New Texas Law Could Limit Penalties Paid By Insurers In Harvey-Related Disputes
As Texans brace for the damage done by Tropical Storm Harvey, a new law is set to take effect Friday that limits damages insurance companies are responsible for if there’s a dispute with a policyowner.
Rene Sigman, litigation manager for the Merlin Law Group in Houston, said House Bill 1774 – commonly referred to as the “blue tarp law” – lowers the penalty insurers would have to pay if they are found to underfund or are slow to pay a claim.
“Currently, under Texas law, there is an 18 percent penalty if an insurance carrier wasn’t too timely to pay you on a claim or basically pay you what you’re owed under your claim or your insurance policy," she said. "On Sept. 1, that's reduced down to 10 percent.”
Wendell Ware, executive director of Texas Watch, a nonpartisan citizen advocacy group, said the law doesn't bode well for Texas property owners.
"Insurance companies already had the upper hand in these disputes and now they have even more power,” he said.
In a statement, Texans for Lawsuit Reform, a conservative-minded nonprofit that supported the bill, said it discourages "the feeding frenzy by lawyers and contractors following natural events" in Texas.
Lucy Nashed, a spokesperson for TLR, said a rash of suits over the last nine years after Hurricane Ike and a series of hailstorms prompted lawmakers to write the law.
“We saw unnecessary lawsuits," Nashed said. "Lawsuits that did not need to be filed against these insurance companies that were jamming up the system, that were making insurance rates skyrocket for people.”
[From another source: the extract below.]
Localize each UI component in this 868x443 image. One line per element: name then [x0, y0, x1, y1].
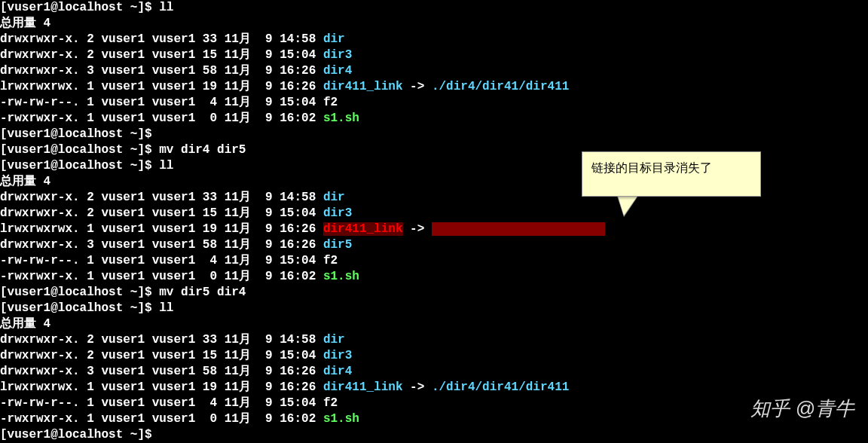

She said a majority of insurance claims will be made and awarded without incident and Texans still retain the right to sue if that becomes necessary.
Property owners who file Harvey-related claims before Friday would be paid at the higher penalty should a dispute arise, Sigman said. If the policy owner must file a suit, she said it’s important to vet the attorneys and firms because there are a number of new steps they must do to file.
“Not that many attorneys or law firms were aware of the changes in the law,” Sigman said. “Not many of them fought against it. A lot of people don’t know it intimately, so they’re going to need to really do their homework.”